Line Of Duty
SO, DID you see that twist coming? You know, the one where it’s revealed that… REDACTED. Yes, it’s impossible to review a new series of Line Of Duty without stepping into a minefield of spoiler alerts. But it’s a credit to Jed Mercurio’s masterful police thriller that, five series in, Line Of Duty can still catch you off guard.
As we returned to the inner workings of AC-12, the unit which polices the police, it felt for a good stretch of episode one like a standard procedural crime drama about a brutal gangster mob war. But then, of course, the story turned inside out. It’s the sign of a confident show at the top of its game that it can pull your strings with such elan.
At first it looked like the pickle that sweet PC Maneet (Maya Sondhi) had got herself into would be the major twist. Maneet has bumbled along in the background for several series, the flickering torch she kindled for DS Steve Arnott her major distinguishing feature. But here she was thrust into the centre of the storm, caught between a rock and a hard place.
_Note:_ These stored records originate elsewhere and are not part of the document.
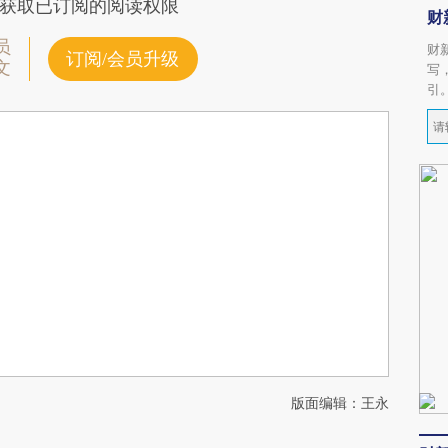
获取已订阅的阅读权限
财
员
财
订阅/会员升级
文
写
引
版面编辑：王永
You feared for her, but she’s just a pawn in master manipulator Mercurio’s endgame.
Any Line Of Duty is as much about its guest star and the bar has been raised pretty high by the likes of Daniel Mays and Thandie Newton. But few actors do menacing and brooding better than Stephen Graham and he’s perfectly cast as John Corbett, a man on a short fuse with a steely coldness to his eyes and a way of making everything he says drip with sinister threat. Corbett’s agenda is the lifeblood of this Line Of Duty.
And while at times the swarm of jargonistic acronyms — in among the AC-12s and OCGs did someone drop a UFO? — can feel like you’re stranded in a Met Police rulebook, central AC-12 trio Vicky McClure, Martin Compston and Adrian Dunbar are so embedded in their roles it’s easy to go with the capital letter flow.
It’s got balaclavas, it’s got the mystery of the letter H, it’s got spine-tingling interrogations to come. Line Of Duty has the next five Sunday nights under house arrest.